Ban Chang Lo (บ้านช่างหล่อ, /th/) is one of five subdistricts (khwaeng) and namesake historic neighbourhood in Bangkok Noi District, Bangkok's Thonburi side (west bank of Chao Phraya River).

==History==
The name Ban Chang Lo means "Village of Casters," reflecting the community's history dating back to the Thonburi and early Rattanakosin periods, when their ancestors worked as Buddha image casters. They were highly skilled and often served in the royal court, contributing to important ceremonies such as royal cremations.

In the past, Ban Chang Lo was a relatively small area: bordered by Phran Nok Road to the north, Soi Itsaraphap 44 (Soi Saeng Sueksa) to the south, Khlong Ban Khamin to the east, and Phran Nok Market to the west. Traditional homes here were Thai wooden houses with gabled roofs and spacious grounds. Large open spaces were needed for casting and mold-making, while the remaining land was typically planted with fruit trees or vegetable gardens. A canal once ran through the community, linking directly to the Chao Phraya River near Wat Rakhang.

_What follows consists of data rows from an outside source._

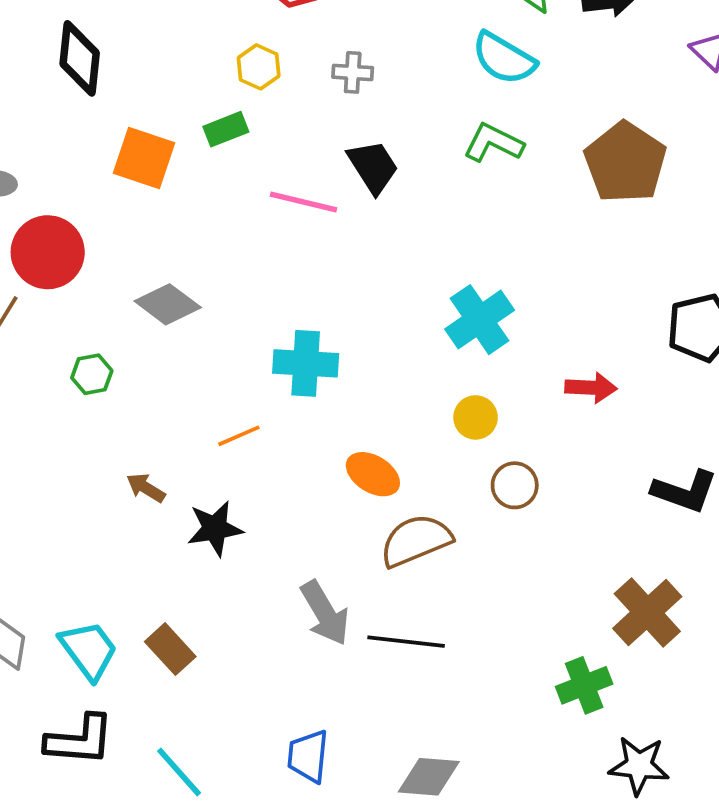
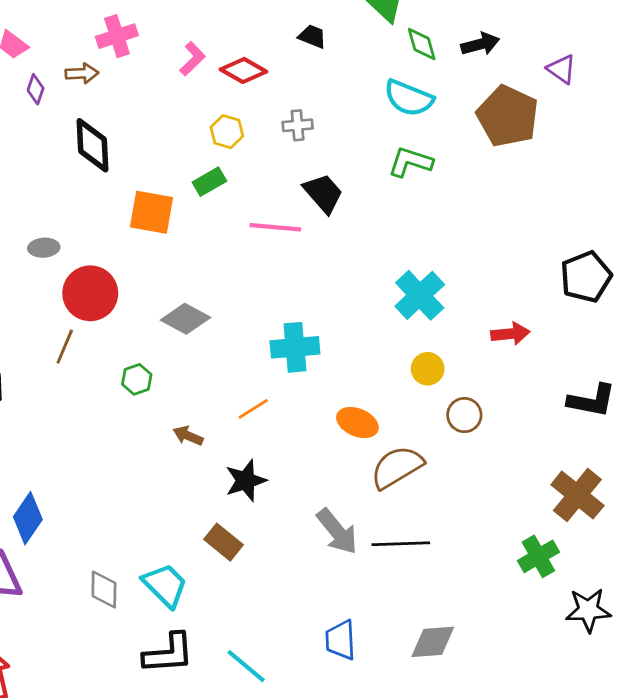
brown pentagon: (625, 162) -> (508, 116), moved
brown arrow: (146, 488) -> (188, 436), moved
brown rectangle: (170, 649) -> (223, 542), moved

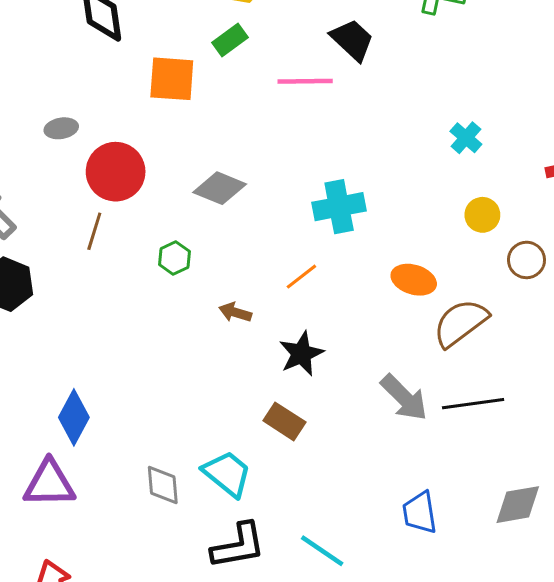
cyan cross: (420, 295) -> (466, 138), size x0.6

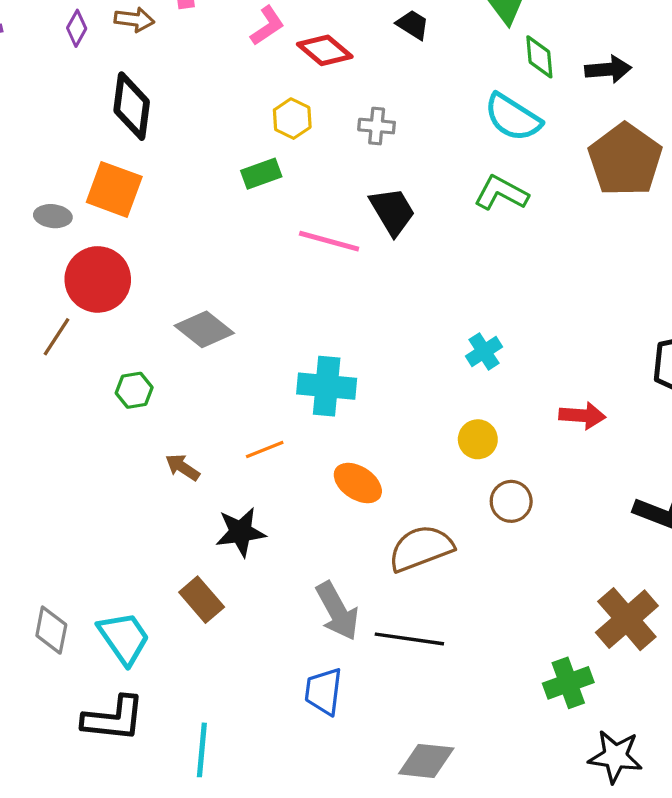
orange square: (172, 79) -> (114, 189), moved
orange ellipse: (414, 280) -> (358, 483), moved
blue trapezoid: (420, 513) -> (324, 691), moved
cyan line: (322, 551) -> (202, 750), turned 45

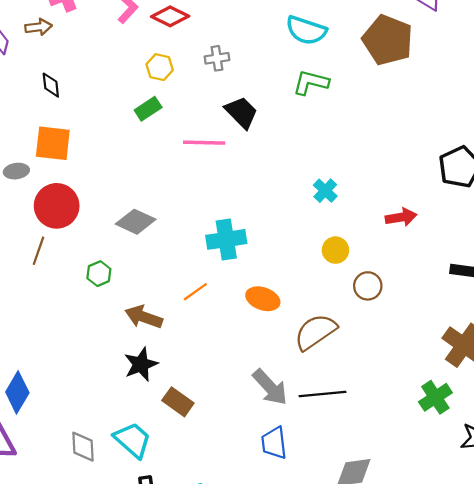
black diamond: (132, 106) -> (51, 85), size x0.6
brown arrow: (183, 467) -> (144, 317), size x1.5
black star: (241, 532) -> (141, 364), moved

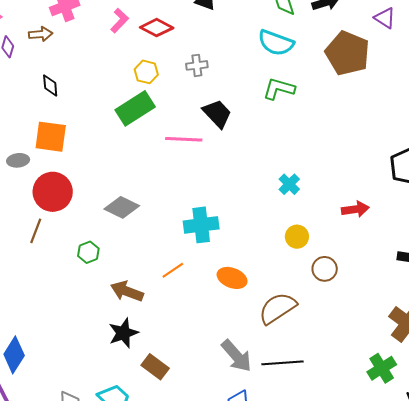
green rectangle: (148, 109) -> (135, 108), size x1.6

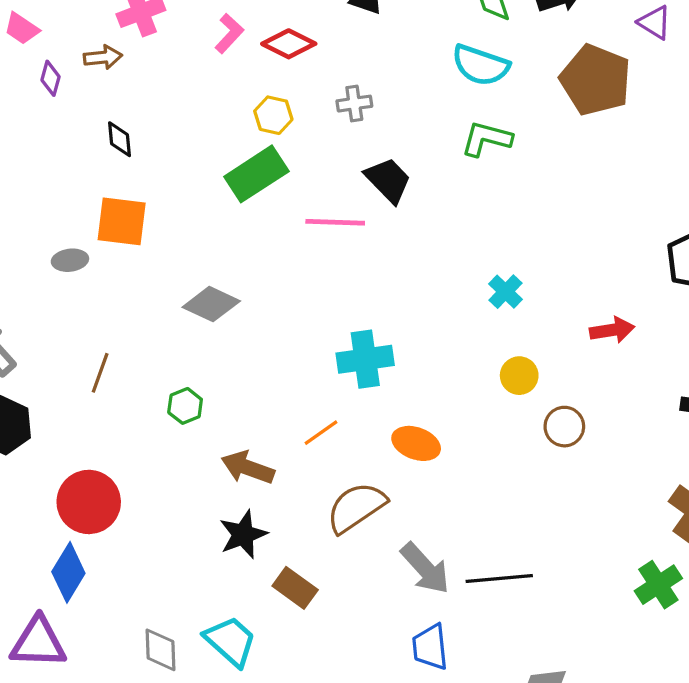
red circle: (53, 192) -> (89, 502), moved
gray diamond: (122, 207) -> (211, 304), moved
brown semicircle: (278, 308) -> (356, 507), moved

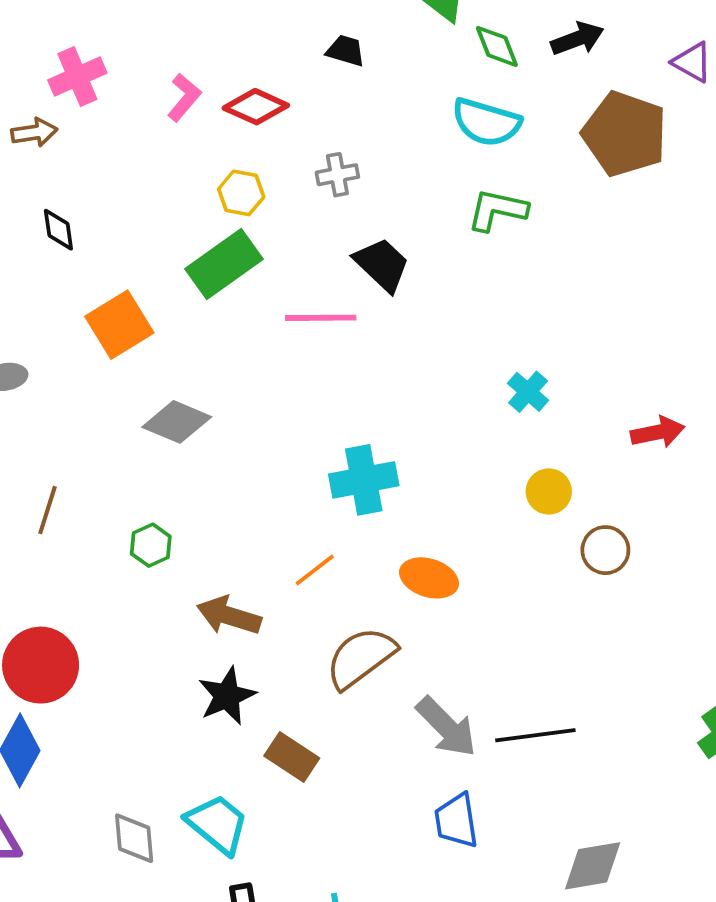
orange square: (122, 221) -> (119, 325), moved, turned -36

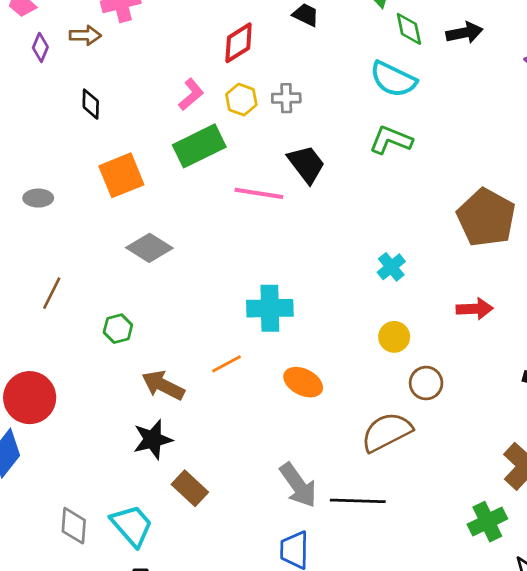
pink L-shape: (184, 97) -> (191, 94), moved
red diamond: (256, 107) -> (239, 43), turned -66
brown pentagon: (625, 134) -> (486, 218), moved
yellow hexagon: (241, 193) -> (241, 100), moved
brown semicircle: (361, 658) -> (387, 432), moved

Later, due to the community's proximity to Siriraj Hospital and Wang Lang Market, accidents occasionally occurred when sparks from casting work ignited nearby houses. To prevent further fires, the government banned casting activities within residential areas. Today, those who continue the craft have relocated their foundries and shops along Phran Nok Road, near the Fai Chai Intersection.

==Geography==
Ban Chang Lo covers the central-southern area of Bangkok Noi, with a total area of 2.076 km^{2} (round about 0.801 mi^{2}), regarded as the third largest subdistrict of Bangkok Noi (after Bang Khun Si and Arun Amarin).

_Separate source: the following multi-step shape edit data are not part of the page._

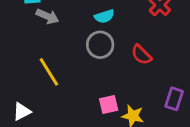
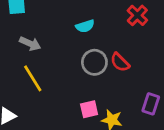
gray arrow: (47, 16) -> (30, 44), moved
gray circle: (100, 45) -> (94, 62), moved

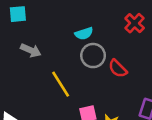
gray circle: (94, 62) -> (93, 56), moved
yellow line: (33, 78) -> (61, 84), moved

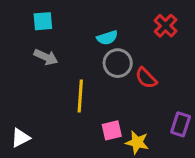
cyan square: (18, 14) -> (43, 21), moved
yellow line: (61, 84) -> (80, 96), turned 36

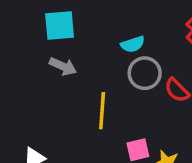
cyan square: (43, 21) -> (60, 26), size x1.4

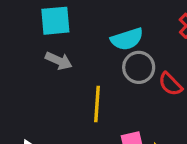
cyan semicircle: (133, 44) -> (127, 39), size x1.4

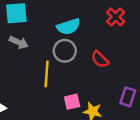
gray circle: (139, 67) -> (65, 51), moved

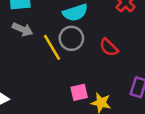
yellow line: (47, 74) -> (52, 47), moved, turned -35

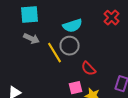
red semicircle: (109, 47) -> (88, 69), moved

The area is bordered by neighbouring subdistricts (from north clockwise): Bang Khun Si and Siriraj in its district (Charan Sanitwong Road, Southern Railway Line, Khlong Wat Thong and Sutthawat Road are the borderlines), Siriraj in its district (Itsaraphap Road, Wang Lang Road and Khlong Ban Khamin are the borderlines), Wat Arun and Wat Tha Phra of Bangkok Yai District (Khlong Mon is a borderline), Bang Khun Si in its district (Charan Sanitwong Road is a borderline).

Nowadays, the area opposite Wat Wiset Kan's gate with a blue sign indicating Ban Chang Lo Community installed on Wang Lang Road, which is an alley connects to Soi Itsaraphap 44 and leads to other communities and places such as Ban Khamin, Trok Matum (Soi Arun Amarin 23), Thonburi Hospital and Navy Park Club.